Known Edge Cases & Mitigations

1. Post-Request Allowance/Balance Revocation

A user can revoke their share allowance or transfer shares away after successfully creating a request. This would make the request unfulfillable, the redeem call during fulfill would revert due to insufficient allowance or balance.

Mitigation: The ALM Planner is functionally intelligent and will detect such invalid requests off-chain, avoiding wasted gas on doomed fulfill calls. Even if the planner did attempt fulfillment, the transaction would simply revert with no adverse effects.

The high minIntentAssets threshold makes spamming (creating requests then revoking) economically impractical, the user would need to hold a significant amount of vault shares. There is no upside for attackers performing this kind of spam.

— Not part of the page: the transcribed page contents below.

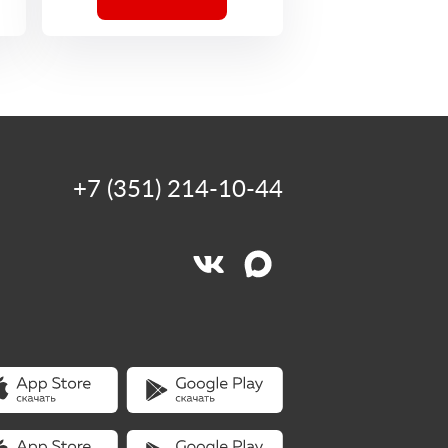
+7 (351) 214-10-44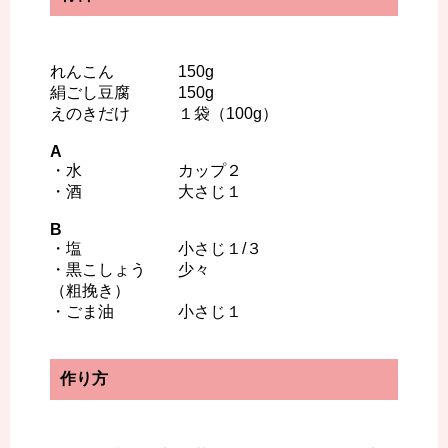
れんこん 150g
絹ごし豆腐 150g
えのきだけ １袋（100g）
A
・水 カップ２
・酒 大さじ１
B
・塩 小さじ１/３
・黒こしょう 少々
（粗挽き）
・ごま油 小さじ１
作り方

2. Stale Min/Max Asset Checks

The request() function checks that the asset value of the requested shares falls within [minIntentAssets, maxIntentAssets] at request creation time. By the time the relayer calls fulfill, the asset value may have changed because Spark Vault share prices grow over time (the price per share is deterministic and always increases).

Why this is acceptable:

• The price change between request creation and fulfillment is very small in practice.
• The share price only grows, so the asset value at fulfillment will be equal to or slightly higher than at request time.
• Re-checking min/max bounds during fulfill is intentionally omitted to avoid unnecessary complexity.
• This only matters for requests created at the exact boundary values.

3. Race Condition: Cancel/Overwrite + Stale Fulfill

A race condition can occur when a user modifies their request while the relayer is about to fulfill the old one:

Scenario:

1. User creates request A with requestId = 1 for their full share balance.
2. User cancels request A (or overwrites it by creating a new request).
3. User creates request B with requestId = 2 for half their shares.
4. The relayer, which captured request A's event, attempts to call fulfill(user, vault, 1).

Without protection, the relayer could accidentally fulfill request B using request A's stale requestId, potentially redeeming a different number of shares than the user currently intends.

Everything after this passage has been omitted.